Troublingly, the malicious Pakistan Citizen Portal app also transmits sensitive information such as users' computerized national identity card (CNIC) numbers, their passport details, and the username and password for Facebook and other accounts.
"The spying and covert surveillance capability of these modified Android apps highlight the dangers of spyware to smartphone users everywhere," Pankaj Kohli said. "Cyber-adversaries target mobiles not just to get their hands on sensitive and personal information, but because they offer a real-time window into people's lives, their physical location, movements, and even live conversations taking place within listening range of the infected phone."
If anything, the development is yet another reason why users need to stick to trusted sources to download third-party apps, verify if an app is indeed built by a genuine developer, and carefully scrutinize app permissions before installation.

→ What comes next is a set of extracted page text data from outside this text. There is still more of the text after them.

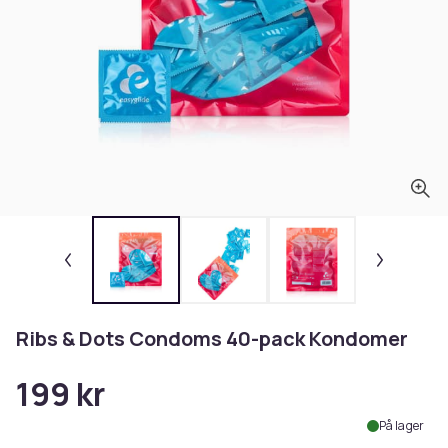
Ribs & Dots Condoms 40-pack Kondomer
199 kr
På lager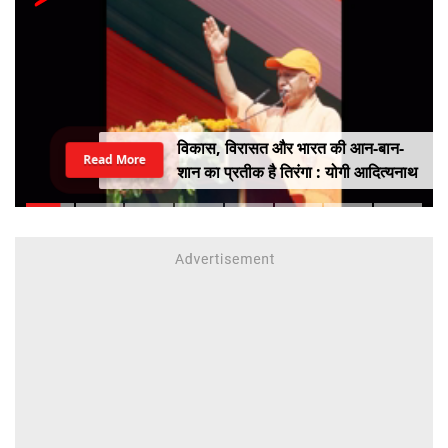
विकास, विरासत और भारत की आन-बान-
Read More
शान का प्रतीक है तिरंगा : योगी आदित्यनाथ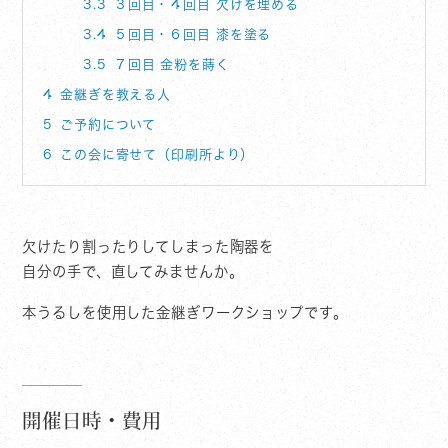
3.3
３回目・４回目 欠けを埋める
3.4
５回目・６回目 漆を塗る
3.5
７回目 金粉を蒔く
4
金継ぎを教える人
5
ご予約について
6
この会に寄せて（印刷所より）
欠けたり割ったりしてしまった陶器を
自分の手で、直してみませんか。
本うるしを使用した金継ぎワークショップです。
開催日時・費用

"In the current Android ecosystem, apps are cryptographically signed as a way to certify the code originates with a legitimate source, tying the app to its developer," the researchers concluded. "However, Android doesn't do a good job exposing to the end user when a signed app's certificate isn't legitimate or doesn't validate. As such, users have no easy way of knowing if an app was indeed published by its genuine developer."
"This allows threat actors to develop and publish fake versions of popular apps. The existence of a large number of app stores, and the freedom of users to install an app from practically anywhere makes it even harder to combat such threats."